Les leurs ne lisoient point, mais elles vivoient bien ;
Leurs ménages étoient tout leur docte entretien ;
Et leurs livres, un dé, du fil et des aiguilles,
Dont elles travaillaient au trousseau de leurs filles[1].
Les femmes d’à présent sont bien loin de ces mœurs :
Elles veulent écrire, et devenir auteurs.
Nulle science n’est pour elles trop profonde,
Et céans beaucoup plus qu’en aucun lieu du monde :
Les secrets les plus hauts s’y laissent concevoir,
Et l’on sait tout chez moi, hors ce qu’il faut savoir.
On y sait comme vont lune, étoile polaire,
Vénus, Saturne et Mars, dont je n’ai point affaire ;
Et, dans ce vain savoir, qu’on va chercher si loin,
On ne sait comme va mon pot, dont j’ai besoin.

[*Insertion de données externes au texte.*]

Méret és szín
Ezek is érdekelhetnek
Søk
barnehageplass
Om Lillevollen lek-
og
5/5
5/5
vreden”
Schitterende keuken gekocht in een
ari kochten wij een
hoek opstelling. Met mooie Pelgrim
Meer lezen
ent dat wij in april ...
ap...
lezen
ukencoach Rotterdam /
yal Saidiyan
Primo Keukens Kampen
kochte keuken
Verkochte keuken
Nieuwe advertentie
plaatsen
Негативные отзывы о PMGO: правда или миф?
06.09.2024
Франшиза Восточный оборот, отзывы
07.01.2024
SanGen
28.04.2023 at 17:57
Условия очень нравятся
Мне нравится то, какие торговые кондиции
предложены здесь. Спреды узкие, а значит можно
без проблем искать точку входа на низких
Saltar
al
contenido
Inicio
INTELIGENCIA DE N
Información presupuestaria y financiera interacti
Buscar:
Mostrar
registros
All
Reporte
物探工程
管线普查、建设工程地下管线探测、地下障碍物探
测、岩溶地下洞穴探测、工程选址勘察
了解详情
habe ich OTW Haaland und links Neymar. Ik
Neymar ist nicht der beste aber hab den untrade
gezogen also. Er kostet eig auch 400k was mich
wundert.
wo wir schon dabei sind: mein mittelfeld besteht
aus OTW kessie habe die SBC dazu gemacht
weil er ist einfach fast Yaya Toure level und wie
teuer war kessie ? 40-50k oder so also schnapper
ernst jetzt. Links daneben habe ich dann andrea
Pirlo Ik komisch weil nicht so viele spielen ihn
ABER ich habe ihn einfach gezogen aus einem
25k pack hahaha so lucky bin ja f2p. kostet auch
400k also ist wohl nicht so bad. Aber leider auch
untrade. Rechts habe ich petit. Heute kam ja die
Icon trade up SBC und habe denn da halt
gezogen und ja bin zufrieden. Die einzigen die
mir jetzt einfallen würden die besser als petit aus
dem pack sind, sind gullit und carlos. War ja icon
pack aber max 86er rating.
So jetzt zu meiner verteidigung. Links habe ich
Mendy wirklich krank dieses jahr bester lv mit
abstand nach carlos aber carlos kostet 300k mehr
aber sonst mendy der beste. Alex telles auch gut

Mes gens à la science aspirent pour vous plaire,
Et tous ne font rien moins que ce qu’ils ont à faire.
Raisonner est l’emploi de toute ma maison,
Et le raisonnement en bannit la raison… !
L’un me brûle mon rôt, en lisant quelque histoire ;
L’autre rêve à des vers, quand je demande à boire :
Enfin, je vois par eux votre exemple suivi,
Et j’ai des serviteurs, et ne suis point servi.
Une pauvre servante au moins m’étoit restée,
Qui de ce mauvais air n’étoit point infectée ;
Et voilà qu’on la chasse avec un grand fracas,
À cause qu’elle manque à parler Vaugelas.
Je vous le dis, ma sœur, tout ce train-là me blesse ;
Car c’est, comme j’ai dit, à vous que je m’adresse.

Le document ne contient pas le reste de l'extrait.